Experimental features or APIs might benefit from the feature gate maturity model. They might start as alpha features and be disabled by default. During this stage, they can be evaluated and tested. Features in the alpha state might be seen as experimental because of being considered risky (with high probability of bugs and issues) or because the feature / behavior might change in the future. As the new feature matures and becomes less experimental, it might move to beta and be enabled by default.. Finally, when the feature is seen as stable and ready for production, the feature gate should move to GA and possibly removed / always enabled.
An example of this use-cases might be for example using a feature gate for the StatefulSet removal or possibly some features related to KIP-500 / ZooKeeper removal.
In some cases, different users might have different preferences and it might be hard to find a middle ground which would make everyone happy and satisfied.
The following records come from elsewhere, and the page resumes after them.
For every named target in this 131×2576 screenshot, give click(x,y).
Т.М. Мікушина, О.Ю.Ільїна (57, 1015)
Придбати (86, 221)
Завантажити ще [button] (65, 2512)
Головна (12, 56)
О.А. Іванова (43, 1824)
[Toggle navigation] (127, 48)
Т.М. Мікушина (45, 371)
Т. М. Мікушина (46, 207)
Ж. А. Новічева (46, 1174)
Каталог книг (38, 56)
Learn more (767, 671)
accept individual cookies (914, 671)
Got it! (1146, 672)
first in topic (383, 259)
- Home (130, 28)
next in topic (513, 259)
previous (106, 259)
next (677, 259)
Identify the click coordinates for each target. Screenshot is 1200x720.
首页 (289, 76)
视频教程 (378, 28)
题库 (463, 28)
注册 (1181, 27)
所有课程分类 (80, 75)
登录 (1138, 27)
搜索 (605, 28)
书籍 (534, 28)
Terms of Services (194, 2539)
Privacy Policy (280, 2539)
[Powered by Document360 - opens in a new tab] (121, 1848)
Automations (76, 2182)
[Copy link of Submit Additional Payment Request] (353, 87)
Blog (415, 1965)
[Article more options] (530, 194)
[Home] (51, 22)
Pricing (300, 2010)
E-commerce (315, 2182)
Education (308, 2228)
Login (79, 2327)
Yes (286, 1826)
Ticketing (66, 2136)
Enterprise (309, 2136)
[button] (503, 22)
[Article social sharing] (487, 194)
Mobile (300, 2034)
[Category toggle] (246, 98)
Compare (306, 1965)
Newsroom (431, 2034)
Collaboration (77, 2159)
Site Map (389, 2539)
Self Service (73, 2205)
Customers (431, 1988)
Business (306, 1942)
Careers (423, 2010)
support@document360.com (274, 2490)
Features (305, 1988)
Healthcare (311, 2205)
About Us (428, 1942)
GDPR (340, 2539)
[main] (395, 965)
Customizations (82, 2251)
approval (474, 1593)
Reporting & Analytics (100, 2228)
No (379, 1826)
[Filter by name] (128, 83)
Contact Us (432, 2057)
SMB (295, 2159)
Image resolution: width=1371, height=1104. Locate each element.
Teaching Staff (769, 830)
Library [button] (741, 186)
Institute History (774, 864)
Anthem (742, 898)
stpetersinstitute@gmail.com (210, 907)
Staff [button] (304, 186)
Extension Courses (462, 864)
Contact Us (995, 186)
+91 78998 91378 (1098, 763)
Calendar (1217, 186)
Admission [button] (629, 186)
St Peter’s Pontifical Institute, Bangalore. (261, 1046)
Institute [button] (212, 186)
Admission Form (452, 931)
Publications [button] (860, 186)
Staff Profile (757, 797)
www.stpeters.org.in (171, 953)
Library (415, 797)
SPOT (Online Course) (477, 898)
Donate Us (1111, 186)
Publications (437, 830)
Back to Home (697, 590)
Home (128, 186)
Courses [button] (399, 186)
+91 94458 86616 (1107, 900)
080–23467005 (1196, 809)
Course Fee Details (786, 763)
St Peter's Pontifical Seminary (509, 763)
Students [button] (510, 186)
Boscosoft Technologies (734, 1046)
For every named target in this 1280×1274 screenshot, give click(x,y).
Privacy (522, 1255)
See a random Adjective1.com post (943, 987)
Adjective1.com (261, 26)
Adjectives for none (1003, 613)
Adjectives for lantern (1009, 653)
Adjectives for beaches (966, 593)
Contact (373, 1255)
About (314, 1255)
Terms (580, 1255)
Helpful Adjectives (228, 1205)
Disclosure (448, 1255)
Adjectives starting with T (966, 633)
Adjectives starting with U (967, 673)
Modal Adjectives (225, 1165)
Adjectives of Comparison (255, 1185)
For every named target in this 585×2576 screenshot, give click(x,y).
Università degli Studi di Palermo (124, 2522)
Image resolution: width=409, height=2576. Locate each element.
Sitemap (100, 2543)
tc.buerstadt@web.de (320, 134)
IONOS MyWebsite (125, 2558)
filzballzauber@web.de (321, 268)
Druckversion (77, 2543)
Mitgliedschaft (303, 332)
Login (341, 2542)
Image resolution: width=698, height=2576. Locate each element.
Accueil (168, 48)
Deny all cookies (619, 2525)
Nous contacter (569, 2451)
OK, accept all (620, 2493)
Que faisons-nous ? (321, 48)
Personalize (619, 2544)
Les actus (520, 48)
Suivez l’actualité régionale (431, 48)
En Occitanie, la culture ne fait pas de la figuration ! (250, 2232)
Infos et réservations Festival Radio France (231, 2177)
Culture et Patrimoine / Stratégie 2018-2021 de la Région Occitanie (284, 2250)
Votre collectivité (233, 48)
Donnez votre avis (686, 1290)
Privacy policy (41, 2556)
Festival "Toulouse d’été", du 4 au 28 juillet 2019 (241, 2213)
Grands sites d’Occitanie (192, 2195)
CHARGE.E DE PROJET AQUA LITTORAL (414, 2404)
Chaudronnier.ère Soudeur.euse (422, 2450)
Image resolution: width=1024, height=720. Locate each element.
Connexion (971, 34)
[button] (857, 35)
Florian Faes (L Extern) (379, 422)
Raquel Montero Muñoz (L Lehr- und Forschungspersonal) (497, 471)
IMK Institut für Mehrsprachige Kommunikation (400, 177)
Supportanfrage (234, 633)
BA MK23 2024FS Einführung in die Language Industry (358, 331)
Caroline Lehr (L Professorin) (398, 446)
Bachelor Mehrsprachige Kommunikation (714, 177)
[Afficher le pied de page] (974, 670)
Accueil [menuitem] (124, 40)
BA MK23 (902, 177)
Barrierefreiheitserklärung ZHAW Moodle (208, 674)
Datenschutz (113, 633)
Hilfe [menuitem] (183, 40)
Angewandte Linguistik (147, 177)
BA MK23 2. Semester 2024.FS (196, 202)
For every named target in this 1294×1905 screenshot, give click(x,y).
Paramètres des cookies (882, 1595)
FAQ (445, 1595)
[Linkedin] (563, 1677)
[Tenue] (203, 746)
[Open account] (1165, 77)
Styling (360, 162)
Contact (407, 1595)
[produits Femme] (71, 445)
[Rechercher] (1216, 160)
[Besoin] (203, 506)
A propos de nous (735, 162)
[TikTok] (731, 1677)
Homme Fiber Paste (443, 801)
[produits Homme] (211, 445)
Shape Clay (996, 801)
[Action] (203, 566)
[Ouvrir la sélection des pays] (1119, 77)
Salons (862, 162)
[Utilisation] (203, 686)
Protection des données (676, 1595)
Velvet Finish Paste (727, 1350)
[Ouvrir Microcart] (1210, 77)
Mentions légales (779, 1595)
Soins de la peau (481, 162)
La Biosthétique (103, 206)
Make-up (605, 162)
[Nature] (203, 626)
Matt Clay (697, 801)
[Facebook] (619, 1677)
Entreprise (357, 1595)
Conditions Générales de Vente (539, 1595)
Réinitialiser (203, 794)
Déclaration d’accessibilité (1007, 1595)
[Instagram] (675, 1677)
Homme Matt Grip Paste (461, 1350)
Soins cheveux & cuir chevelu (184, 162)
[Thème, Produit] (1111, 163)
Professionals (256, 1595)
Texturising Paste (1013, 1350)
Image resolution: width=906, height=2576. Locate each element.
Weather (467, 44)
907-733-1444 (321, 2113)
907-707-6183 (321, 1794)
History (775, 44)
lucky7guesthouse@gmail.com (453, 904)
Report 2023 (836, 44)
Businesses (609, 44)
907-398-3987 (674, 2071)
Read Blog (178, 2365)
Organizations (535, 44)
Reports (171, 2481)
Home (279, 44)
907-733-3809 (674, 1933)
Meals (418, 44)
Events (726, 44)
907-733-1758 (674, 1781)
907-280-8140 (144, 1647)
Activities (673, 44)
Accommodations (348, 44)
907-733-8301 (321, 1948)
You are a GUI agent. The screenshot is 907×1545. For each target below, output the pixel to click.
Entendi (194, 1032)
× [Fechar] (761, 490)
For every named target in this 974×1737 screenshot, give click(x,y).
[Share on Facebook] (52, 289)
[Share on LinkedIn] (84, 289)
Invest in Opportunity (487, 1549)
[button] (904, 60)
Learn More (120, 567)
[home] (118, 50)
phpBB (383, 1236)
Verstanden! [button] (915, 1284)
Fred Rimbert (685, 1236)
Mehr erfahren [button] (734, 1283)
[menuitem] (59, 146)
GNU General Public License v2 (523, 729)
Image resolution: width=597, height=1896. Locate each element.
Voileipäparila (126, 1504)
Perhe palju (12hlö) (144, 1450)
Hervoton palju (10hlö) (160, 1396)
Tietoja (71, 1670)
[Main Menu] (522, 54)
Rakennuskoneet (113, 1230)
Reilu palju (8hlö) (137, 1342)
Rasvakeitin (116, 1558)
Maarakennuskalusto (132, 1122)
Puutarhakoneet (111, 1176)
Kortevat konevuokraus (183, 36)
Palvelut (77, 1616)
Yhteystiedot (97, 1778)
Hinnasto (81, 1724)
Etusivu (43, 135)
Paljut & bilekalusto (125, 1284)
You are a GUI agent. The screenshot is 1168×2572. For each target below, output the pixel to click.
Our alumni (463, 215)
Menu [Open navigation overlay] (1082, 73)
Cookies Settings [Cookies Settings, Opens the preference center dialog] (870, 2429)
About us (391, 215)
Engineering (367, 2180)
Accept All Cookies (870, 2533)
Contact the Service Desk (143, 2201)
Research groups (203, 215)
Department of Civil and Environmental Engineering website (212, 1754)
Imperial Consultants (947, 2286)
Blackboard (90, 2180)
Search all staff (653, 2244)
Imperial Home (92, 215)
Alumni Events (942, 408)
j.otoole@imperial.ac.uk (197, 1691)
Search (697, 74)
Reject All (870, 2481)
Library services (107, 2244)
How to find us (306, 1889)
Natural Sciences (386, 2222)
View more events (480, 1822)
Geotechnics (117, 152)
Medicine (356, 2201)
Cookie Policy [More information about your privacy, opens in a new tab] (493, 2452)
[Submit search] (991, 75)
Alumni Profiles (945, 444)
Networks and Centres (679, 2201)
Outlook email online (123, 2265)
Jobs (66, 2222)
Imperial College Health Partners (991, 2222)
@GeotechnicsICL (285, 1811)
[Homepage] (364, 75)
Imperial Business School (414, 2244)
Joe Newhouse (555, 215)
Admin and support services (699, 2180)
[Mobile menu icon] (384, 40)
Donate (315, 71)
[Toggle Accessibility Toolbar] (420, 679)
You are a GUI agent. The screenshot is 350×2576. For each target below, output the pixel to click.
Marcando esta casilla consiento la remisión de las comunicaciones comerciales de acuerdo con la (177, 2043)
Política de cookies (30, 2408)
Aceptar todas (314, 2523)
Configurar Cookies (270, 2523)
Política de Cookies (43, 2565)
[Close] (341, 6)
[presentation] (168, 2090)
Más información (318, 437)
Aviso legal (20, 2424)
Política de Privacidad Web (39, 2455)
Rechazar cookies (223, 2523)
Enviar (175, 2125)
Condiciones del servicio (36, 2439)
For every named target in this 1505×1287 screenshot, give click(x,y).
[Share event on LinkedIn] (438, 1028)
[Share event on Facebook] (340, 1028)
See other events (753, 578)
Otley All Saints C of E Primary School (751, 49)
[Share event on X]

In such case, the feature gates might be used to modified the behavior of the operator and enable / disable certain features. In use case like this, the feature gate might not strictly follow the maturity model. It might be disabled by default even when in the GA maturity stage - the GA stage would in this case indicate that the feature is stable and should not change. In some cases it might also make sense for these features to be introduced directly in the GA stage - skipping the alpha and beta stages. Feature gates used for this use cases might be never always enabled and removed.
An example of this use case might be feature gates to disable automatic creation of Pod Disruption Budgets or Network Policies.
Initially the feature gates support should be implemented in Cluster Operator.
But the same logic can be also applied to User and Topic Operators.
The feature gates will be configured in an environment variable STRIMZI_FEATURE_GATES.
They should be configures as a comma separated list of feature gate names prefix with + for enabling or - for disabling the feature gate.
For example -PodDisruptionBudgets,-NetworkPolicies,+ControlPlaneListener.
If any feature gate appears in the list more then once, the operator will throw an exception and exit.
The operator will throw an exception and exit also in case a non-existing or removed feature gate appears in the list.
Feature gates not in the list will have the default value.
The feature gates will be parsed and stored in the ClusterOperatorConfig class / object.
The ClusterOperatorConfig object is already used in different places in the operator and makes the feature gates easily accessible without any major changes to the code structure.
There are no compatibility issues.
It was considered to be in addition able to enable / disable the feature gates per resource. For example using annotations. This feature should not be implemented as part of this proposal. We should try to see how do the feature gates work in practice as per-operator configuration. And only if we find out that per-resource configuration is necessary, it should be implemented as part of another proposal.